Se podría decir que en un principio se decidió que no se aceptaría una restructuración de la deuda. Países como España, aunque las dudas aparecieron con el caso de Grecia, no podrán dejar de pagar sus deudas. Pero la crisis avanza, las recetas de la Comisión Europea, decretadas por Alemania, no están solucionando nada. De hecho, agravan la situación. Y la sociedad española sólo puede pensar ya, si falla su capacidad de aguante, en una marcha hacia Alemania, junto con los portugueses, y enlazar por el camino con ciudadanos italianos, griegos, y, por qué no, también con los vecinos franceses.

Media Europa en Alemania, presionando a sus dirigentes políticos, y haciendo ver –quizá sea eso lo más importante– a los ciudadanos alemanes que deben reaccionar, sería una cívica exigencia de que se debe producir de inmediato un giro político y económico que evite el desastre.

El economista de Fedea, Tano Santos, ha explicitado lo que Alemania quiere de España y del resto de países endeudados. Recuerda, en el blog Nada es gratis, que la deuda externa de España es de 1.798.740 millones de euros, casi 1,8 billones de euros. La mayor parte corresponde a deuda privada, en concreto deuda bancaria, con lo que se entiende los enormes problemas del sector financiero español. La deuda de las administraciones públicas es menor, de 237 millardos de euros (237.000 millones).
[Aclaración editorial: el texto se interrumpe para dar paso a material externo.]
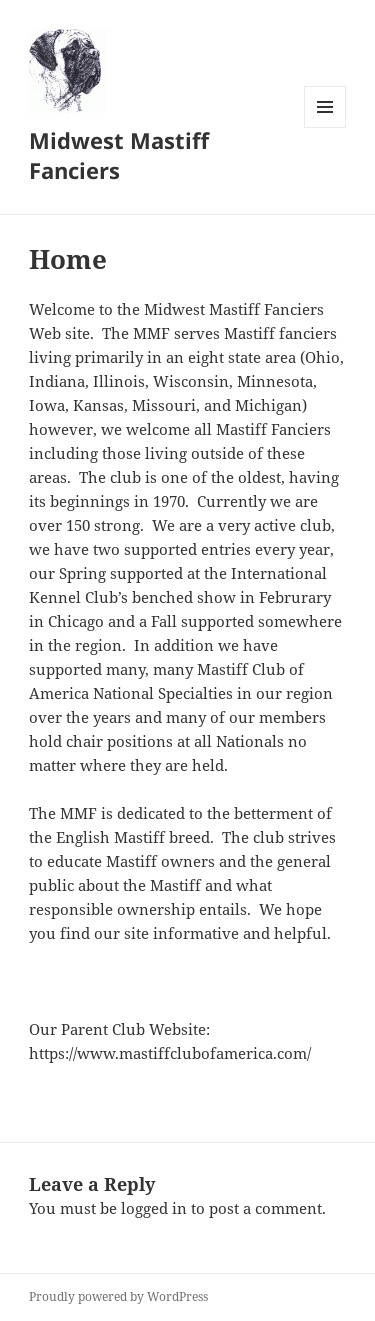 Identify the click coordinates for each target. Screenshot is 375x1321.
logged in (154, 1208)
Dice Tano Santos en su artículo La España atrapada, que él mismo escribió  en 2010 que los mecanismos que estaba creando la Unión Europea, la zona euro, eran un vehículo para socializar al nivel del contribuyente nacional, que no europeo, las pérdidas del sector privado y comprometer de forma explícita o contingente al contribuyente español con ese endeudamiento.

Es decir, concluye Santos, España lo va a pagar todo, hasta el último euro. Como mucho, las facilidades se van a limitar a refinanciar esa deuda con bajos intereses, Mario Draghi mediante.

Pero, todo esto, además de preguntarnos si es lógico o no, ¿es sostenible? Como dato añadido hay que recordar que el propio presidente del BCE, Mario Draghi, ha tenido que dar cuenta de su política favorable a la compra de deuda española ante los diputados alemanes, en el Bundestag. De 17 miembros de la zona euro que se rigen bajo la autoridad monetaria del BCE, ¡Draghi ha tenido que explicarse ante el parlamento alemán!

En Catalunya existe una cierta comprensión con los alemanes, principalmente ahora, en pleno proceso soberanista. Si los españoles malgastaron el dinero que se les prestaba y se endeudaron, que aguanten el chaparrón y paguen con todo el esfuerzo que sea necesario. Pero las cosas no son exactamente así.

Una de las cuestiones centrales de esta crisis –financiera en su origen y económica posteriormente– atañe a la esfera política.  Y a la pregunta sobre los gobiernos democráticos en Europa. ¿A quién deben defender, al conjunto de los ciudadanos, o a sus ciudadanos inversores y ahorradores?

Si saben las decisiones que se han tomado, principalmente Alemania, se entenderá que la democracia corra un serio peligro.

El periodista económico, que fue director europeo de Thomson Reuters, Juan Ignacio Crespo, constata en su libro Las dos próximas recesiones (Deusto, 2012) ese problema alemán. Y es que muchos alemanes depositaron el dinero de sus ahorros en su banco, el cual lo prestó, entre otros, a empresas, familias y Estados que ahora se hallan cuestionados como sospechosos de que no lo podrán devolver. Pero esos préstamos, recuerda Crespo, se concedieron de forma irreflexiva en muchos casos, y en productos tóxicos.

Crespo, como Tano Santos, llega a conclusiones similares: la falta de una salida para esos países endeudados.

Y apunta dos alternativas.  “¿Qué se puede hacer con los deudores? ¿Aliviarles de parte del peso de su deuda, bien condonándosela (perdonándosela), bien generando inflación que les ayude a que en términos reales devuelvan una deuda menor o, por el contrario, estrujarles lo máximo con objeto de que retornen hasta el último céntimo, pero corriendo con ello el riesgo de que dejen de pagar?”

Creo que saben la respuesta. Sólo se trata ya de estrujar al máximo.

Paul Krugman, Kenneth Rogoff y Carmen Reinhart llevan muchos meses defendiendo una reestructuración de la deuda, o una mayor inflación (pagando salarios más altos en los países del centro de la zona euro, para que tiren del carro europeo, y se beneficie a países como España, aunque pierdan los inversores). En España autores como Antón Costas también defienden estas tesis. Pero nada se mueve.

Sólo queda, porque el presidente español Mariano Rajoy, aunque parece que lo intenta, no se hace valer lo suficiente –Felipe González y José María Aznar sí lo hubieran hecho—una única salida:

Una marcha cívica de los europeos del sur a Alemania.